The ABCs of Report Cards
For some students, the phrase “report card” comes with a sense of dread. As a parent, it can be hard to gauge how things are really going at school if your student is tight-lipped about his day and his report card feels like a jumble of letters or percentages.
After getting straight A’s last year, is your third year student suddenly having to labour over her reading assignments?
Does a C in Geometry mean your teenage daughter is spending too much time texting her friends instead of doing her homework? Or is she really struggling to comprehend proofs and theorems?
Is your son unable to pass his History tests despite spending hours pouring over note cards and study guides?
More Than Meets the Eye
Teachers may report that your student just needs to “try harder,” but there could be an underlying weakness in language processing that accounts for his low or inconsistent marks.
Difficulty with reading comprehension, following directions, and understanding jokes can be indicators of a weakness in language processing. Trouble with sounding out unfamiliar words or remembering even frequently seen words can also be indicators.
The Right Evaluation
A learning ability evaluation can provide you with specific information on your student’s strengths and weaknesses.

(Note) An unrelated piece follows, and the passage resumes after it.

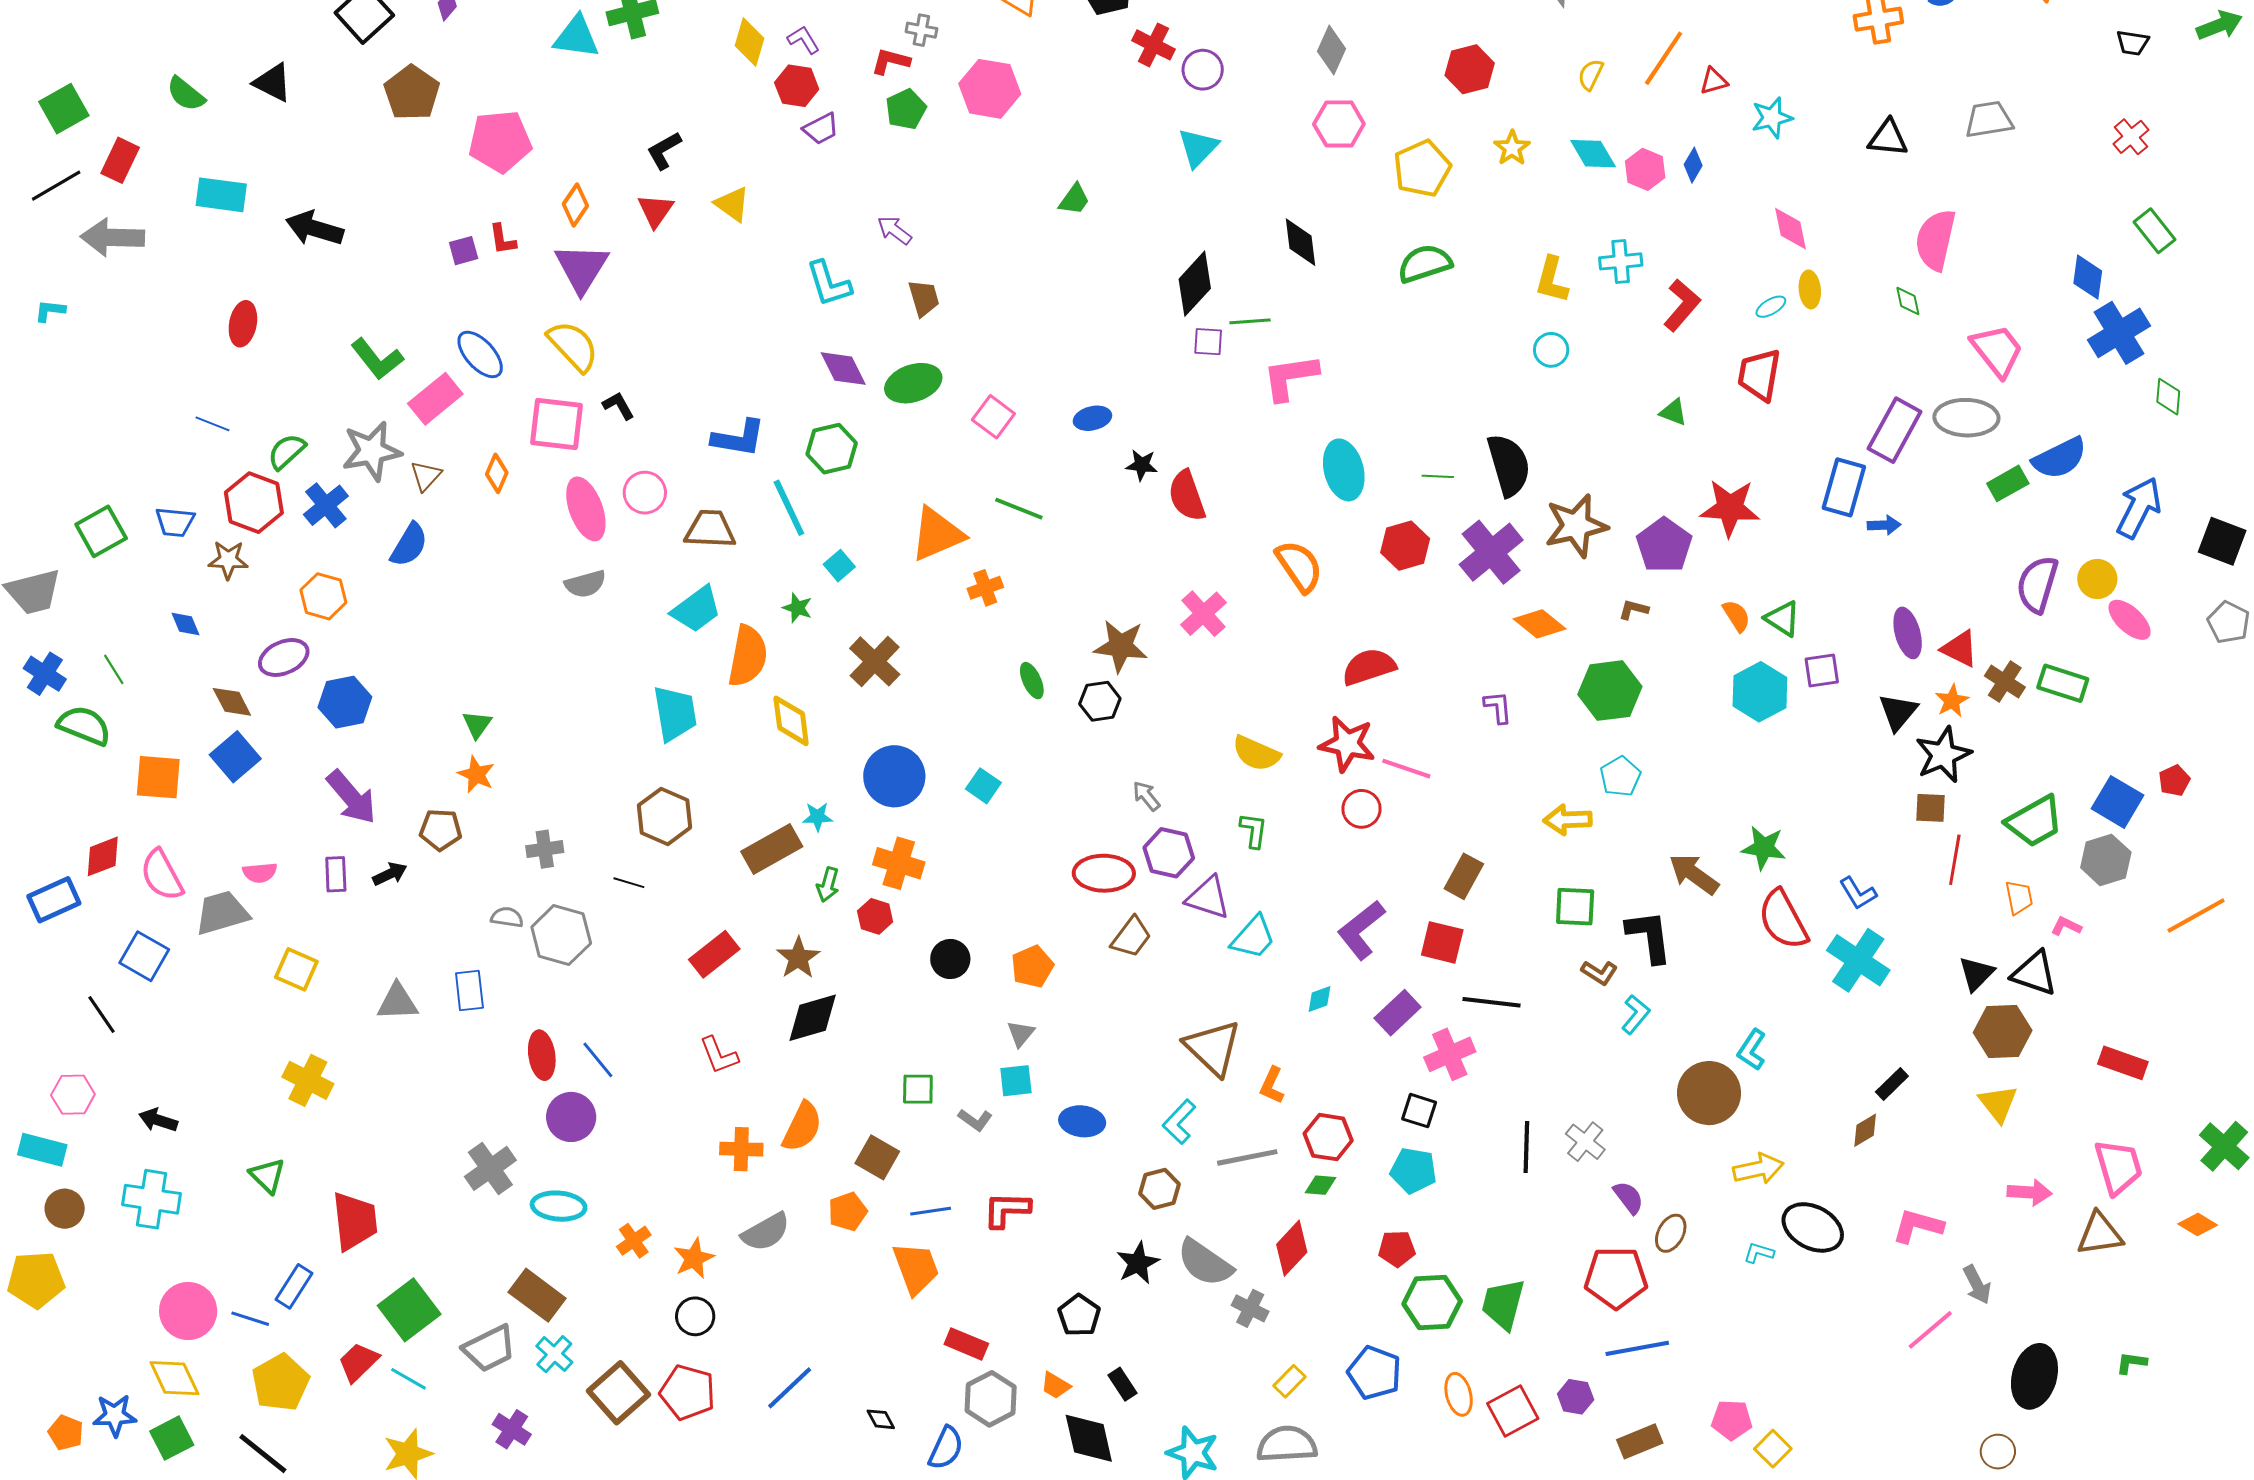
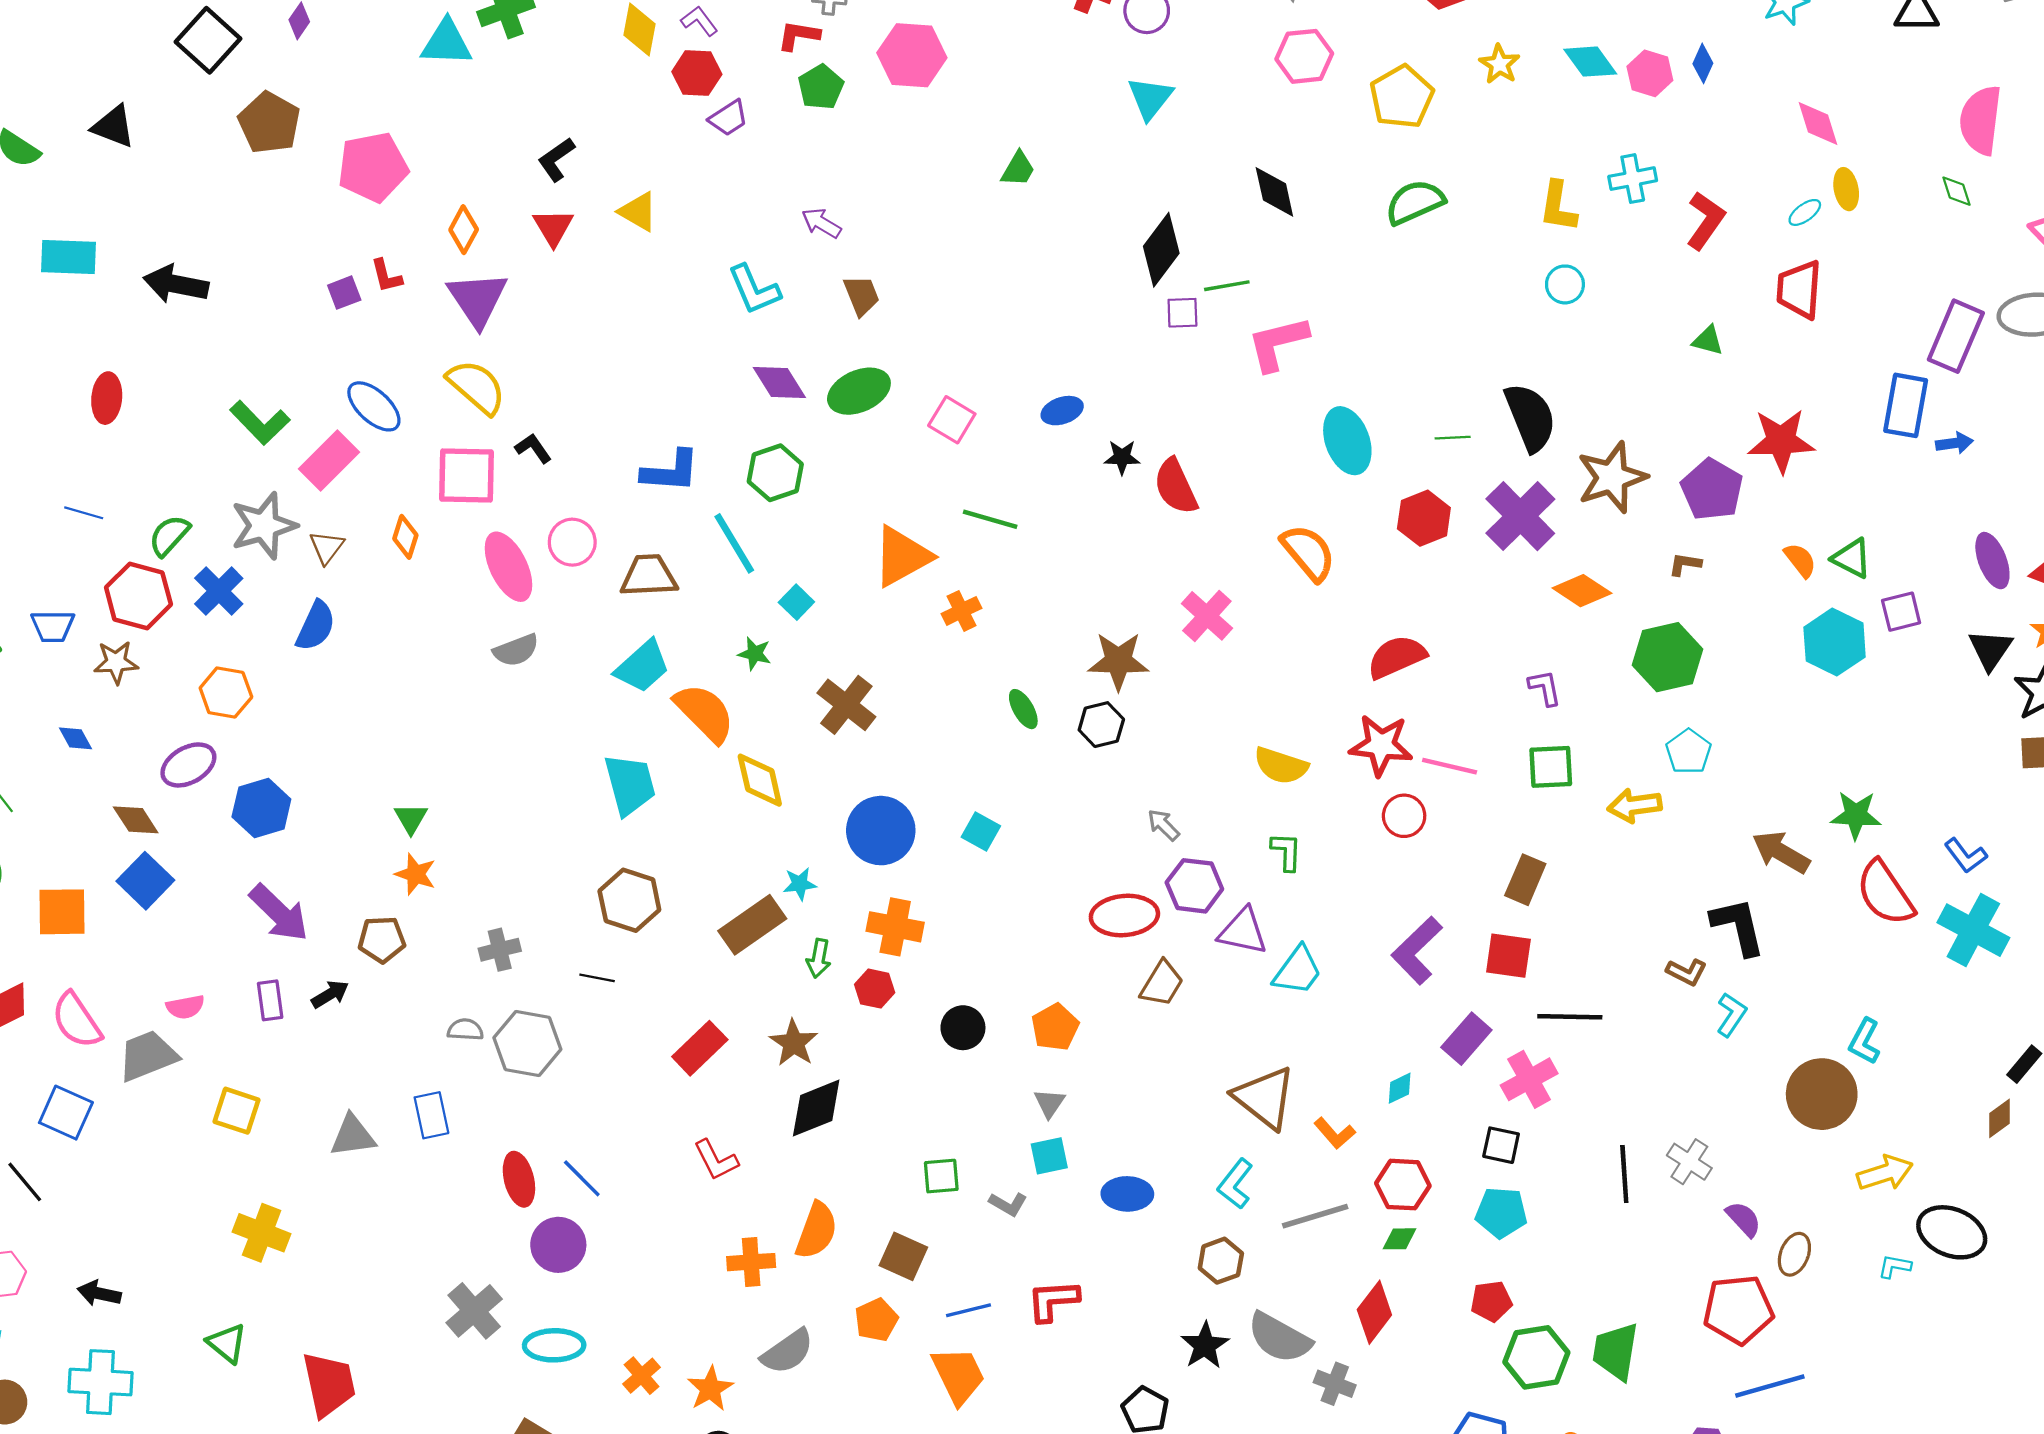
orange semicircle: (748, 656) -> (705, 713), turned -50
green square: (1575, 907) -> (1551, 767), moved
cyan diamond: (1319, 999) -> (1400, 1088), moved
orange L-shape: (1272, 1085) -> (1335, 1133), turned -60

It’s important to know your child’s potential in order to gauge their performance in the classroom. Can that B in Geography be an A? And what about that C in Maths? Should it be a B?
It’s important to know what your child is capable of when it comes to their marks so you can correctly evaluate their report cards. While your child might be counting down the days till summer, there’s still plenty of time to help him reach his potential this year.